• _Activity_
Go through the material under this sentence. Return every line holding "ethics".

• _Input material_
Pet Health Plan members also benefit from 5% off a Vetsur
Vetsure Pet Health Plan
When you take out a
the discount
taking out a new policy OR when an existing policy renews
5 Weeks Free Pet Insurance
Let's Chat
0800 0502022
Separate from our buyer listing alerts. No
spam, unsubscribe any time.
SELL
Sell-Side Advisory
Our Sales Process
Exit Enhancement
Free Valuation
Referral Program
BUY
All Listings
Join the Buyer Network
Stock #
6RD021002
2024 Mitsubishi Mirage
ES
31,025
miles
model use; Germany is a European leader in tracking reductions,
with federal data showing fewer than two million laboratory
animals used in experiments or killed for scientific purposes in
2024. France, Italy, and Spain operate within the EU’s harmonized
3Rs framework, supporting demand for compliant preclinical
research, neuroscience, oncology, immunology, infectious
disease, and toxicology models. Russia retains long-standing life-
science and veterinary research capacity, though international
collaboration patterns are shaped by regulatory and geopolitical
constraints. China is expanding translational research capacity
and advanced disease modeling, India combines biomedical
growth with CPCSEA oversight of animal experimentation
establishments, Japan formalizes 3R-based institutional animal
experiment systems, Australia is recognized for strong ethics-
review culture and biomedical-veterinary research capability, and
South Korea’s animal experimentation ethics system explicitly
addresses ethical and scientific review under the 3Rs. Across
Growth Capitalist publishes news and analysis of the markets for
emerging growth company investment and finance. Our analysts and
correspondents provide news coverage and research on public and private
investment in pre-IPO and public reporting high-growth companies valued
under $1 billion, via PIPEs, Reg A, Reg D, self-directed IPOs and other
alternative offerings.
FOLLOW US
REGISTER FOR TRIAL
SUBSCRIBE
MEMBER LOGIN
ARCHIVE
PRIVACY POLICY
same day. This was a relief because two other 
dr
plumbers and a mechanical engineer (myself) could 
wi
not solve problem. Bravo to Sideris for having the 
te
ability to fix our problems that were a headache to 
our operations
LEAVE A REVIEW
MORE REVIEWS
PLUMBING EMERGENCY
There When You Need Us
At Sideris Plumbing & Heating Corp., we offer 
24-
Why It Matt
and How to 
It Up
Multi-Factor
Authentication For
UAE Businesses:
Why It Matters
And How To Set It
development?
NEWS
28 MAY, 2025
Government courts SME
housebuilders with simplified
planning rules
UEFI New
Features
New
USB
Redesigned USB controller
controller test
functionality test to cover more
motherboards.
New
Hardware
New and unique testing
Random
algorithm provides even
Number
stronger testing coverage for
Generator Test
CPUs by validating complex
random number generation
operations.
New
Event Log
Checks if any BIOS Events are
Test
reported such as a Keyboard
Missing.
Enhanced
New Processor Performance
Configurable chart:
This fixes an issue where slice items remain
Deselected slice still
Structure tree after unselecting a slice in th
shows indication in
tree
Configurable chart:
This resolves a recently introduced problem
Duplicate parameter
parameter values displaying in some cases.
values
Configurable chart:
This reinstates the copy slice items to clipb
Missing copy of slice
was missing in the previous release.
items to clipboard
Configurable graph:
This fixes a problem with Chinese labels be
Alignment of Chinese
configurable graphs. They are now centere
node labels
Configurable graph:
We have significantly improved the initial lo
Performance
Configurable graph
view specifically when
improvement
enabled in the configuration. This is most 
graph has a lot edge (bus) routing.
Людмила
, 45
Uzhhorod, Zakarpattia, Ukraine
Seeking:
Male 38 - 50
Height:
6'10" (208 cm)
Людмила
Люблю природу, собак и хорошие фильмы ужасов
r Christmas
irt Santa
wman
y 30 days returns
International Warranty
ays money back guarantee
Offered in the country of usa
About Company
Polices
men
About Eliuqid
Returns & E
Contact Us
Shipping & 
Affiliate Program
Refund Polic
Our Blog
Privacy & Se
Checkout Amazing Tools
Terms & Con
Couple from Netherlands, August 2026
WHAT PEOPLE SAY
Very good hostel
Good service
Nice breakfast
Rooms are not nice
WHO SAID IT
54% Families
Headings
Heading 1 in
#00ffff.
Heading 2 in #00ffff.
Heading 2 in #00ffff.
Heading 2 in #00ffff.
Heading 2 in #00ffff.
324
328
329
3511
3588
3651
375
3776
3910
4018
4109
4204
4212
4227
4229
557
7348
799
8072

• _Written response_
experiment systems, Australia is recognized for strong ethics-
South Korea’s animal experimentation ethics system explicitly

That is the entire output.